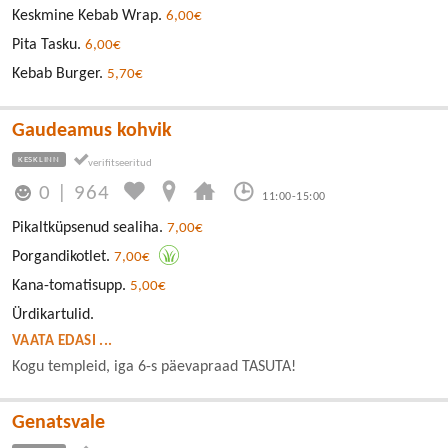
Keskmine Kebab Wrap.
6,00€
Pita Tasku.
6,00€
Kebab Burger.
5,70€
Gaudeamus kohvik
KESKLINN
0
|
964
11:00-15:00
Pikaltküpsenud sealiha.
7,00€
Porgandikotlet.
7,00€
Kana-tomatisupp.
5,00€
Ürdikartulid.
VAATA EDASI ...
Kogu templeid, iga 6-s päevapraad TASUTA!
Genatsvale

--

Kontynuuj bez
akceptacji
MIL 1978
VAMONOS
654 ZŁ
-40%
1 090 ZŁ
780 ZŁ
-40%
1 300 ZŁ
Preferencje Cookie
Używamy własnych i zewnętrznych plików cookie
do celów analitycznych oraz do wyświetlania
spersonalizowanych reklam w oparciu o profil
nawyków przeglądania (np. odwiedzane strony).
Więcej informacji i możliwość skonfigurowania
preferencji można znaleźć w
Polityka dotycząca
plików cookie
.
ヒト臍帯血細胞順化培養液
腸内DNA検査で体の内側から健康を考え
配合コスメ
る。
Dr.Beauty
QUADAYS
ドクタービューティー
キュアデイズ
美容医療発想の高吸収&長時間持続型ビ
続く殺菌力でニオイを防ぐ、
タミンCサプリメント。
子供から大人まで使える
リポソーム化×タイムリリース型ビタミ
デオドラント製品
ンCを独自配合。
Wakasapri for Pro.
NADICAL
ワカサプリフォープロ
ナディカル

== Exercise directions ==
Could you copy out every line in the listing where the word "plików" appears?

== Response ==
Używamy własnych i zewnętrznych plików cookie
plików cookie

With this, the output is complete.